The ACP highlighted that solar power installations fell by 23% in the first half of this year, and power purchase agreements (PPAs) “plummeted,” describing this as an early indicator of federal policy attacks and fluctuating trade policy undermining American energy security and economic growth. “America’s clean energy industry continues to add much needed power to the grid. Unfortunately, federal policy obstacles and restrictive mandates are threatening hundreds of billions in planned energy investment,” said ACP CEO Jason Grumet. “The uncertainty created by new bureaucratic delays and unclear demands is having a chilling effect on the pipeline for future energy projects, stalling growth precisely when our nation needs more energy to power a growing economy.”
The report noted that federal policy actions from nearly every government agency, including the Department of Energy, and an ever-changing tariff environment have led to a drop in clean power purchasing and planning for the future, despite skyrocketing demand nationwide. Energy Secretary Chris Wright earlier this year called renewable energy a “parasite” on the nation’s power grid, stating that renewable energy sources do not provide consistent power and instead force other sources to adjust.
The ACP reported that the first six months of this year had 32% less capacity being contracted through PPAs than the same period a year ago. PPA announcements in the battery energy storage space fell 88% from Q1 to Q2, while announcements of wind power agreements were off 93%. The report also noted that corporate wind and solar PPA prices moved higher, jumping 6% from Q1 to Q2, and are up 8% year-over-year, reflecting the instability of the purchasing environment.

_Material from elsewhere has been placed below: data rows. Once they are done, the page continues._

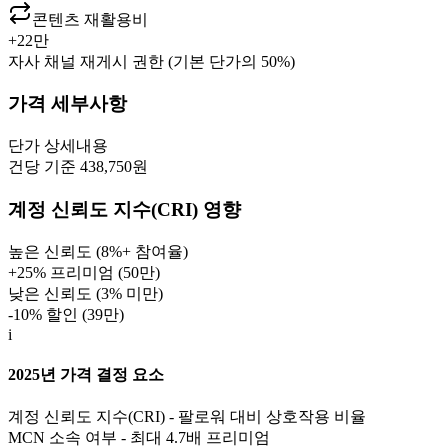
콘텐츠 재활용비
+
22만
자사 채널 재게시 권한 (기본 단가의 50%)
가격 세부사항
단가
상세내용
건당 기준 438,750원
계정 신뢰도 지수(CRI) 영향
높은 신뢰도 (8%+ 참여율)
+25% 프리미엄 (
50만
)
낮은 신뢰도 (3% 미만)
-10% 할인 (
39만
)
i
2025년 가격 결정 요소
계정 신뢰도 지수(CRI) - 팔로워 대비 상호작용 비율
MCN 소속 여부 - 최대 4.7배 프리미엄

Highlights of the report include the fact that as of June 30, the U.S. had more than 330 GW of clean power capacity in operation, enough to power more than 81 million homes. However, the clean power pipeline sat at 184,500 MW at the end of Q2, up only 100 MW from the end of the first quarter of 2025. Despite this, developers added over 6.5 GW in the first half of 2025, 63% more than the first half of 2024, and at midyear 2025, developers reported that 83,403 MW of projects were under construction, spanning 580 projects.
Arizona became the latest state to surpass 10 GW of clean power installed, after adding 1,220 MW of new solar capacity and 1,369 MW of new storage capacity in the quarter. The state now hosts the third-largest storage fleet and fifth-largest utility-scale solar capacity in the country, as well as the second-largest clean power pipeline after Texas. The report also noted that eight of the top 10 states for Q2 clean power additions voted Republican in the most recent presidential election, highlighting that clean energy is not a partisan issue.
The ACP’s report underscores the impact of federal policies on the renewable energy sector, with the slowdown in deployments and the plummeting of PPAs indicating a need for stable policies to support investment and growth. As the sector faces uncertainty, the report serves as a call to action for policymakers to support all forms of energy to meet the nation’s growing electricity demand.